Like Texas, Tennessee does not have a personal income tax. West Memphis residents, however, do not receive an income-tax exemption like their Texarkana counterparts.
Following Senator Hickey's reasoning, West Memphis should be depopulated from tax-avoidance migration. Yet, West Memphis is still home to more than 25,000 residents, just a few thousand less than Texarkana. And there are at least six other metropolitan areas in the United States with some portions in no-income-tax states. None get income-tax exemptions, and none are completely depopulated.

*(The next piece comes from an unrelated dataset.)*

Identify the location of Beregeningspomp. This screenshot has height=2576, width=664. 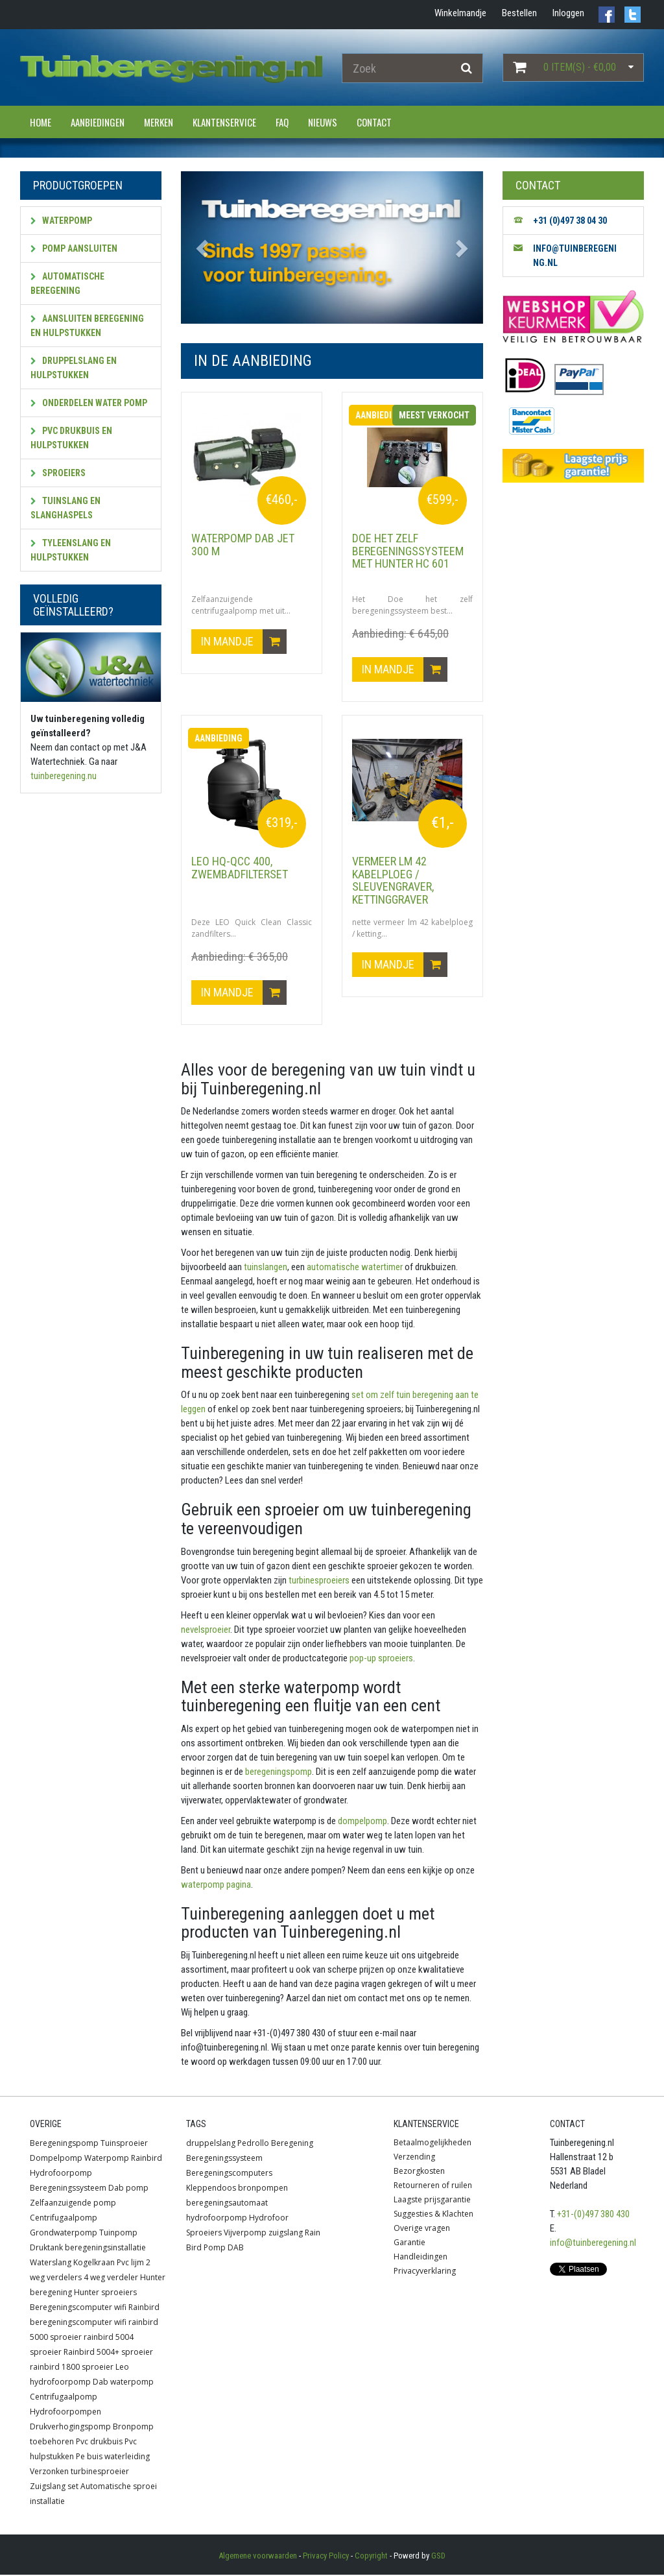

One possible explanation is that there is a large difference in effective property-tax rates between Memphis and West Memphis. The effective rate in West Memphis was just 0.59 percent, compared to an effective rate of 1.60 percent in Memphis. Residents of West Memphis could be attracted to the lower property-tax rates, among other benefits of Arkansas.
The rate difference in Texarkana is even larger. In 2015, Texans paid 1.77 percent in effective property taxes compared to the 0.67 percent paid in effective property taxes by Arkansans in Texarkana. To ignore this, along with numerous other considerations, misses the nuances in why individuals choose to live where they do.
Now, Senator Hickey has a point: Total taxes are higher in Arkansas than Texas. The Tax Foundation's "State-Local Tax Burden" report finds that Arkansans have the 17th highest tax burden in the country, while Texans have the 46th highest. But even given that, the income-tax exemption still isn't good policy. Ideally, the state would seek to provide tax relief for all residents, not just those in Texarkana. Exemptions like this make real, comprehensive tax reform more difficult.
The Arkansas tax code needs reform. The state's last comprehensive tax reform came in 1971. An almost 50-year-old tax code does not serve the state well and harms its competitiveness.
As we wrote in our book last year, Arkansas: The Road Map to Tax Reform, the Texarkana exemption is an explicit acknowledgment of the state's inferior tax code. Trying to fix the issues within just the city limits of Texarkana does nothing to improve the tax climate for the almost 3 million Arkansans who don't live in Texarkana. The legislature should focus on improving the tax code for all Arkansans, not just the few in one border city.
At a time when legislators are considering eliminating exemptions in the state's tax code, the Texarkana exemption should be at the top of the list. Taking exemptions off the list before the process even begins is a sure way to kill good tax reform. Pursuing broad and equal reforms makes for better policy than keeping an inefficient exemption in place.
Nicole Kaeding is an economist at the Center for State Tax Policy at the Tax Foundation. Jeremy Horpedahl is a professor at the University of Central Arkansas and a scholar at the Arkansas Center for Research in Economics. They are the lead authors of Arkansas: The Road Map to Tax Reform.